Los culpables de este desastre son varios, pandillas de todos colores de corbata han permitido una realidad amarga. Sin embargo, por natural o lógico que suene, desaparecer los poderes, que los sucios se vayan o el senado los mande a sus casas, no resuelve nada. Serán válvulas de escape, controladores del tiempo con lo que nos ponemos el tricornio del francés como lo hizo ese empresario venido a menos. Venga, desaparecemos las instituciones, si quieren que renuncien o destituyan y luego qué. Viene la mañana siguiente y quién es el loco que vendrá a limpiar el desastre. Los criminales seguirán ahí sin importarles quien esté al mando. Como diría el paranoico, son muchos lo que hay a nuestro derredor.

La falta de respeto hacia la leyes es cosa de todos. Esa violencia que nos indigna, nace de cómo nos comportamos en la calle, se alimenta de la falta de consideración que gobernantes le tienen a gente y su dolor, en su falta de intención de diálogo. En políticos de pifia. La nuestra es una sociedad donde todo se vale hasta que nos toca o llega al punto de máxima crueldad. De lo menos a una matanza la ruta es corta. Solo hay que perder el sentido para escalar por la jerarquía del bestia y que una bofetada se convierta en tiro de bala.

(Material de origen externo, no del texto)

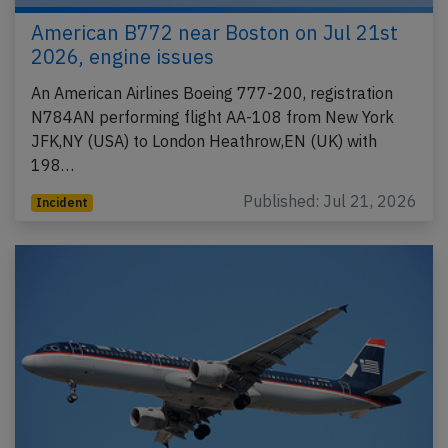
American B772 near Boston on Jul 21st
2026, engine issues
An American Airlines Boeing 777-200, registration
N784AN performing flight AA-108 from New York
JFK,NY (USA) to London Heathrow,EN (UK) with
198…
Published: Jul 21, 2026
Incident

La violencia en México, esa que desde el XIX decía Norton no éramos capaces de resolver, sigue en nuestras fronteras. Un Estado funciona con responsabilidades compartidas pero es evidente que por muchas razones, los poderes públicos se llevan la palma de la ineficacia. Mientras no hagan su trabajo, la única solución cae en la participación ciudadana que permita crear un lugar de derecho y no un país de mierda.